Modi Takes Their Club: Power Redistributes While Others Watch
Narendra Modi's administration framed this as democratisation.
The old guard never sees it coming until the keys are already changing hands.
India's government ordered the handover of Delhi's most exclusive private club this week — the kind of place where three generations of the same family have sipped gin and tonics while deciding who gets what in a country of 1.4 billion people. The Delhi Gymkhana Club, with its colonial architecture and membership list that reads like a directory of inherited privilege, received notice that its days of self-governance are over.
Narendra Modi's administration framed this as democratisation. The club's members — industrialists, former diplomats, Supreme Court judges who send their children to the same schools their grandfathers attended — called it vindictive. Both descriptions miss the point. This is about power redistribution, and Modi understands something the old elites never grasped: exclusivity only works when everyone agrees to respect the velvet rope.

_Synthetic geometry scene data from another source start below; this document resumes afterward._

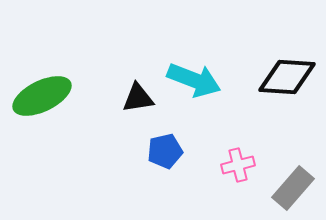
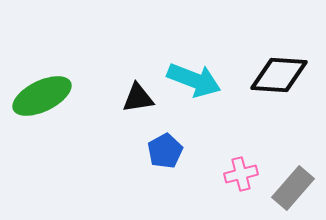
black diamond: moved 8 px left, 2 px up
blue pentagon: rotated 16 degrees counterclockwise
pink cross: moved 3 px right, 9 px down
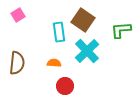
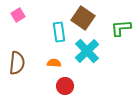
brown square: moved 2 px up
green L-shape: moved 2 px up
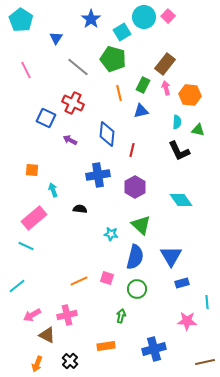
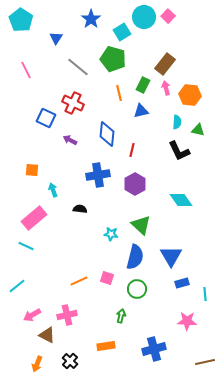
purple hexagon at (135, 187): moved 3 px up
cyan line at (207, 302): moved 2 px left, 8 px up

The club operated for decades as India's unofficial second parliament, where deals were negotiated over lunch and policy shaped during evening bridge games. Its waiting list stretched twenty years. Its rules prohibited cameras, encouraged whispers, maintained the careful fiction that influence was something you inherited rather than seized.

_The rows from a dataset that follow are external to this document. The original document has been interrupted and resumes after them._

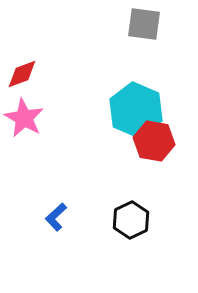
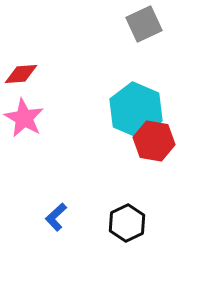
gray square: rotated 33 degrees counterclockwise
red diamond: moved 1 px left; rotated 16 degrees clockwise
black hexagon: moved 4 px left, 3 px down
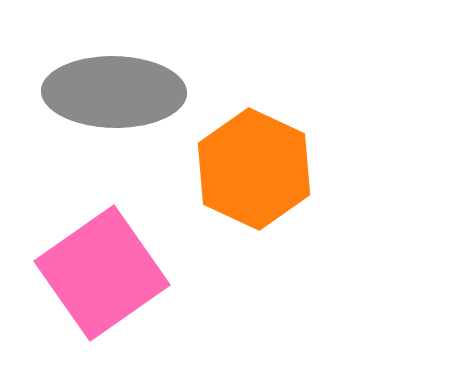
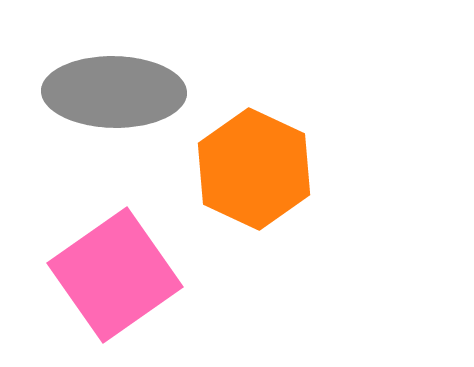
pink square: moved 13 px right, 2 px down
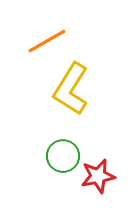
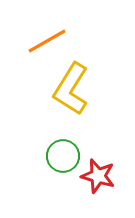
red star: rotated 28 degrees clockwise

Modi spent his early years selling tea at railway stations. He built a political movement from the ground up, region by region, rally by rally, without asking permission from anyone who mattered in the Delhi Gymkhana Club's dining room. Now he holds absolute power, and the club's leather-bound membership register looks less like a birthright and more like a list of people who forgot that democracies change hands.
The handover order came with bureaucratic precision — no raids, no drama, just paperwork that cannot be appealed. The club must transfer its property to government control within thirty days. Members will retain access, but under new management, new rules, new oversight. The message travels far beyond Delhi: your old networks no longer determine the agenda.

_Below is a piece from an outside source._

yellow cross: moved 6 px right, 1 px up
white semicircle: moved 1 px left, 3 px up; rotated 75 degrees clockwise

This matters beyond India's borders because Modi's challenge to traditional elites represents something larger. Across democracies, established power structures face pressure from leaders who understand that institutions only hold authority when citizens believe they should. The Delhi Gymkhana Club assumed its relevance was permanent. It assumed wrong.
Malta knows this dynamic. We have our own version of inherited networks, our own assumptions about who deserves influence and why. We have seen what happens when those assumptions meet politicians who built their careers outside the traditional channels.
The club's members will adapt. They always do. Money finds new pathways to power. Influence learns new languages. But the old certainties — that some doors stay closed, that some conversations happen in private, that some privileges pass automatically from father to son — those certainties are becoming expensive to maintain.
Modi counted correctly. The club's members counted on history repeating itself.